Association des Revues Plurielles






L'autre

L'autre

Cliniques, cultures et sociétés

L'autre

Une revue qui propose un autre regard sur l'actualité de nos sociétés multiculturelle à partir de la clinique du quotidien

Editée par les Editions La Pensée Sauvage (Grenoble), la revue L'autre - Cliniques, Cultures et Sociétés est née en 2000 et couvre le domaine de la santé et des Sciences Humaines dans une approche transculturelle et multidisciplinaire (psychiatrie, psychologie, psychanalyse, médecine humanitaire, anthropologie, histoire, philosophie, sociologie…). Elle paraît trois fois par an.
Cette revue explore la clinique transculturelle au cœur des interactions entre psychismes, cultures et sociétés. Explorer la différence oblige à interroger le statut de la langue, de la culture, des dispositifs de soin voire des politiques de santé.
L'autre est né de l'expérience de l'Hôpital Avicenne à Bobigny (France) avec les migrants. Comme instrument de réflexion et d'action, elle désire se mettre au service des personnels de la santé, du social, de la justice, de l'école, et à tous ceux qui se sentent concernés par l'altérité, les rencontres, les métissages.
Depuis 2003, "La Bibliothèque de l'autre" publie, chez le même éditeur des ouvrages qui viennent poursuivre ces réflexions (trois titres parus, quatre en préparation).


Un autre regard sur l'actualité : que cache le voile ?
Marie Rose Moro
Directrice scientifique


Ces jeunes filles voilées ont menacées l'identité française au point que le gouvernement et à sa suite le législateur ont cru bon proposer une loi pour l'interdire à l'école publique.

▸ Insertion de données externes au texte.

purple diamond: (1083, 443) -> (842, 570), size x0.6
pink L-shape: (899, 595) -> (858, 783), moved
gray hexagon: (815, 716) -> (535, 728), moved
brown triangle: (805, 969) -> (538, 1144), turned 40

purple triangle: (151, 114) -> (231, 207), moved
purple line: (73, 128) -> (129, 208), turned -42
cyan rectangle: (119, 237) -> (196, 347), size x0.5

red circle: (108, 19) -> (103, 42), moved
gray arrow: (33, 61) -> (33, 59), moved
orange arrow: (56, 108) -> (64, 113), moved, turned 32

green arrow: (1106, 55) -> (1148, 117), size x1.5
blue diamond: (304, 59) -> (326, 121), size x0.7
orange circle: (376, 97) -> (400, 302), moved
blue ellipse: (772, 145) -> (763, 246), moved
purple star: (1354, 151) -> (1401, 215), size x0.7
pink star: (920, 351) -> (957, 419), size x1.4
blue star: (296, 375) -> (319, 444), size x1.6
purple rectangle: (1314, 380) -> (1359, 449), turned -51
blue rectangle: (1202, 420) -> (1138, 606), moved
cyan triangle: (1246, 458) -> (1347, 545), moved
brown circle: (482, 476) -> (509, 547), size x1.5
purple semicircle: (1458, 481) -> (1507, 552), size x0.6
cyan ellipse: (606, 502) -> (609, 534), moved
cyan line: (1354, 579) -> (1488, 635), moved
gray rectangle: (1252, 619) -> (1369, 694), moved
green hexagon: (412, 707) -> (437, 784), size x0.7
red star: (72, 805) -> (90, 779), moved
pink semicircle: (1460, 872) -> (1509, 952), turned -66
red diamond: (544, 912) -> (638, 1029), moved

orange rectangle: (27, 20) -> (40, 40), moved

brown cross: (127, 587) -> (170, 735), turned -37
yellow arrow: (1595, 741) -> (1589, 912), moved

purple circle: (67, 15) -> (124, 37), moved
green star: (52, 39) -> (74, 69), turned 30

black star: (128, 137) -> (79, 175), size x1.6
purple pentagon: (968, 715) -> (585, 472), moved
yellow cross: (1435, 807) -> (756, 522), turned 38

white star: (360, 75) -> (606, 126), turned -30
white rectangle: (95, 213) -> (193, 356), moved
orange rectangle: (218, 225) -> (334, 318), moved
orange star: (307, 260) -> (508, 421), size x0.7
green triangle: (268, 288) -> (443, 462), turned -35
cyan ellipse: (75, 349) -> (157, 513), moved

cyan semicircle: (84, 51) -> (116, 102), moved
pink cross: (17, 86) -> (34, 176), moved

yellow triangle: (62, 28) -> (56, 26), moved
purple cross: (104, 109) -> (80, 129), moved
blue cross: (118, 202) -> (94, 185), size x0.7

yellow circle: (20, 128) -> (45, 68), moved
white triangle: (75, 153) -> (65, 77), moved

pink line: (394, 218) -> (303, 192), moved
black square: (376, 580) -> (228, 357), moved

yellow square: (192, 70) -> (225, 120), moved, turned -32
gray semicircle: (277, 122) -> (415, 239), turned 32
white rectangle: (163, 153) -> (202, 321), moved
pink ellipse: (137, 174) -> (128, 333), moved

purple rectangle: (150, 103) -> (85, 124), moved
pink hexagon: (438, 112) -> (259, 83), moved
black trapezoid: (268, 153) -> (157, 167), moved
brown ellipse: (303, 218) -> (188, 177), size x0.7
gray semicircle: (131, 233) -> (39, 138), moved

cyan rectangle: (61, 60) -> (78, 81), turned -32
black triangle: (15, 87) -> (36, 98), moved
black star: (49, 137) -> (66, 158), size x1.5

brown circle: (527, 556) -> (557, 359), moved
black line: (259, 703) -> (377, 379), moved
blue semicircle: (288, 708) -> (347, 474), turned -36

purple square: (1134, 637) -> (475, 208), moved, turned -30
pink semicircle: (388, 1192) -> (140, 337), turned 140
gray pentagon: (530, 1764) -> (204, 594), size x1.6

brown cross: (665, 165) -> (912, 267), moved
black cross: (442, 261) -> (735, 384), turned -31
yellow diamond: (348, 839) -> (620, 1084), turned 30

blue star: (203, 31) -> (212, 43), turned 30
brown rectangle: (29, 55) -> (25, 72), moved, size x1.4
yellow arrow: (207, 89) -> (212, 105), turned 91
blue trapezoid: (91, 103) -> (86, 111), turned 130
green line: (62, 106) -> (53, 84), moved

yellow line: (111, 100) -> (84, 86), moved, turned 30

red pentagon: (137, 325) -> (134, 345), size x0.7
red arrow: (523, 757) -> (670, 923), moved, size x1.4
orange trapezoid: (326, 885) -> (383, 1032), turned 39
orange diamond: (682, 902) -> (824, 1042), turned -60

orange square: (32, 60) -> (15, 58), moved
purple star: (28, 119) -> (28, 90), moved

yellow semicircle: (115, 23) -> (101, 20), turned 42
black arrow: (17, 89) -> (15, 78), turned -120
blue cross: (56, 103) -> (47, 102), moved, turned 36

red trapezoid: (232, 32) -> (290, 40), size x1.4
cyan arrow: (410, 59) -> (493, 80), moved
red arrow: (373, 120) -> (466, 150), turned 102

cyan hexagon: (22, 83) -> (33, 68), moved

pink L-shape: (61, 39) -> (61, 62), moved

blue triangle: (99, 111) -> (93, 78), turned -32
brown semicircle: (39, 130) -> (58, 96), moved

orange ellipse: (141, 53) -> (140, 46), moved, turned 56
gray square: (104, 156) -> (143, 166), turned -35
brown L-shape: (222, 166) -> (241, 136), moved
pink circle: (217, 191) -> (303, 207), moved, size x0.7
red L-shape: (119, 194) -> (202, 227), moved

Cette loi a été depuis votée par les députés. Avant de donner les arguments du débat, il importe de dire les faits tels qu'ils sont et pas tel qu'on les imagine : en Seine-Saint-Denis, par exemple, département multiculturel de la banlieue parisienne par excellence, il y avait avant le vote de la loi, moins de dix situations problématiques de jeunes filles voilées (1). Et parmi ces situations, la majorité d'entre elles, le portaient sans l'accord de leurs parents, elles l'avaient imposé à leurs parents. On est loin de jeunes filles soumises et terrorisées qui ne choisissent rien et qui subissent la loi de la famille ou du groupe. La contrainte communautaire est un vrai risque mais elle ne peut expliquer la majorité des situations que l'on voit aujourd'hui d'autant qu'à l'intérieur de l'école, la communauté quelle qu'elle soit ne peut intervenir directement et c'est tant mieux. Et, réduire cette position à une intériorisation par ces jeunes filles de la règle communautaire n'est pas non plus suffisant pour une simple raison, ce n'est pas ce qu'elles disent, ce n'est pas ce qu'elles montrent. D'ailleurs la presse avait relevé la contradiction apparente, en tous les cas par rapport à la lecture qui en faisait des victimes expiatoires, contradiction donc à porter pour certaines d'entre-elles un voile islamique et un string. Pour ma part je me réjouis qu'elles n'aient pas renoncé au string, elles n'ont donc pas renoncé à la sexualité, si on en doutait! L'alchimie est donc plus complexe.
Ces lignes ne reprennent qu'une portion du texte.